> [Task]:
Omit all pictures, then retype the data exactly as given.

> [Collected data]:

══════

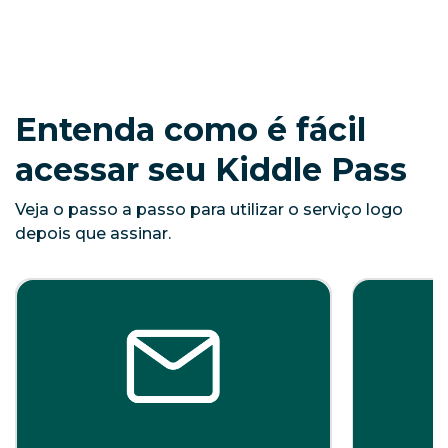
Entenda como é fácil
acessar seu Kiddle Pass
Veja o passo a passo para utilizar o serviço logo
depois que assinar.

══════

> [Written solution]:
Entenda como é fácil
acessar seu Kiddle Pass
Veja o passo a passo para utilizar o serviço logo
depois que assinar.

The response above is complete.